[Opening Data section]

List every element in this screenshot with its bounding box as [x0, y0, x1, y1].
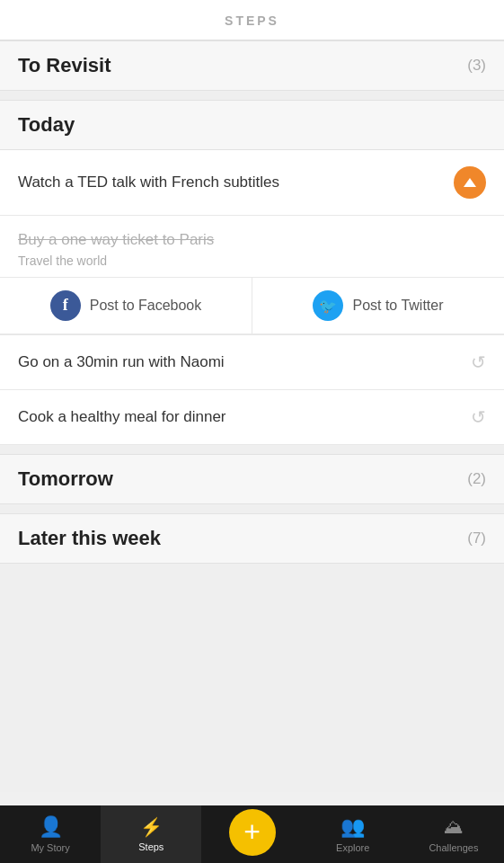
- steps-label: Steps: [138, 841, 164, 852]
- twitter-icon: [313, 290, 343, 321]
- paris-description: Travel the world: [0, 254, 504, 277]
- explore-icon: 👥: [340, 815, 365, 839]
- page-title: STEPS: [225, 13, 279, 28]
- section-tomorrow: Tomorrow (2): [0, 454, 504, 504]
- section-to-revisit-count: (3): [467, 57, 486, 75]
- steps-icon: ⚡: [140, 816, 163, 838]
- gap-2: [0, 445, 504, 454]
- challenges-label: Challenges: [429, 842, 478, 853]
- nav-challenges[interactable]: ⛰ Challenges: [403, 805, 504, 863]
- nav-steps[interactable]: ⚡ Steps: [101, 805, 201, 863]
- section-to-revisit: To Revisit (3): [0, 40, 504, 91]
- list-item-cook[interactable]: Cook a healthy meal for dinner ↺: [0, 390, 504, 445]
- scroll-area: To Revisit (3) Today Watch a TED talk wi…: [0, 40, 504, 792]
- challenges-icon: ⛰: [444, 815, 464, 839]
- twitter-label: Post to Twitter: [352, 298, 443, 314]
- add-button[interactable]: [229, 809, 276, 856]
- bottom-nav: 👤 My Story ⚡ Steps 👥 Explore ⛰ Challenge…: [0, 805, 504, 863]
- my-story-label: My Story: [31, 842, 69, 853]
- nav-my-story[interactable]: 👤 My Story: [0, 805, 101, 863]
- app-header: STEPS: [0, 0, 504, 40]
- section-later-count: (7): [467, 529, 486, 547]
- my-story-icon: 👤: [39, 815, 63, 839]
- run-text: Go on a 30min run with Naomi: [18, 352, 471, 372]
- section-tomorrow-title: Tomorrow: [18, 467, 113, 491]
- paris-description-text: Travel the world: [18, 254, 107, 268]
- completed-block-paris: Buy a one way ticket to Paris Travel the…: [0, 216, 504, 335]
- list-item-run[interactable]: Go on a 30min run with Naomi ↺: [0, 335, 504, 390]
- nav-explore[interactable]: 👥 Explore: [303, 805, 403, 863]
- facebook-label: Post to Facebook: [90, 298, 202, 314]
- paris-ticket-item: Buy a one way ticket to Paris: [0, 216, 504, 254]
- section-today-title: Today: [18, 113, 75, 137]
- facebook-button[interactable]: Post to Facebook: [0, 278, 252, 334]
- section-later-title: Later this week: [18, 527, 161, 550]
- gap-3: [0, 504, 504, 513]
- facebook-icon: [50, 290, 81, 321]
- section-tomorrow-count: (2): [467, 470, 486, 488]
- explore-label: Explore: [336, 842, 369, 853]
- twitter-button[interactable]: Post to Twitter: [252, 278, 504, 334]
- section-to-revisit-title: To Revisit: [18, 54, 111, 77]
- social-share-row: Post to Facebook Post to Twitter: [0, 277, 504, 334]
- cook-text: Cook a healthy meal for dinner: [18, 407, 471, 427]
- section-later: Later this week (7): [0, 513, 504, 564]
- nav-add[interactable]: [201, 805, 302, 863]
- paris-ticket-text: Buy a one way ticket to Paris: [18, 231, 214, 248]
- recurring-icon-cook: ↺: [471, 406, 486, 428]
- section-today: Today: [0, 100, 504, 150]
- list-item-ted-talk[interactable]: Watch a TED talk with French subtitles: [0, 150, 504, 216]
- gap-1: [0, 91, 504, 100]
- orange-up-button[interactable]: [454, 166, 486, 199]
- recurring-icon-run: ↺: [471, 351, 486, 373]
- ted-talk-text: Watch a TED talk with French subtitles: [18, 173, 454, 192]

[Closing Data section]

What is needed >> Counting the lines above that hold "cook", reply with the number and no other words.

Answer to this task >> 3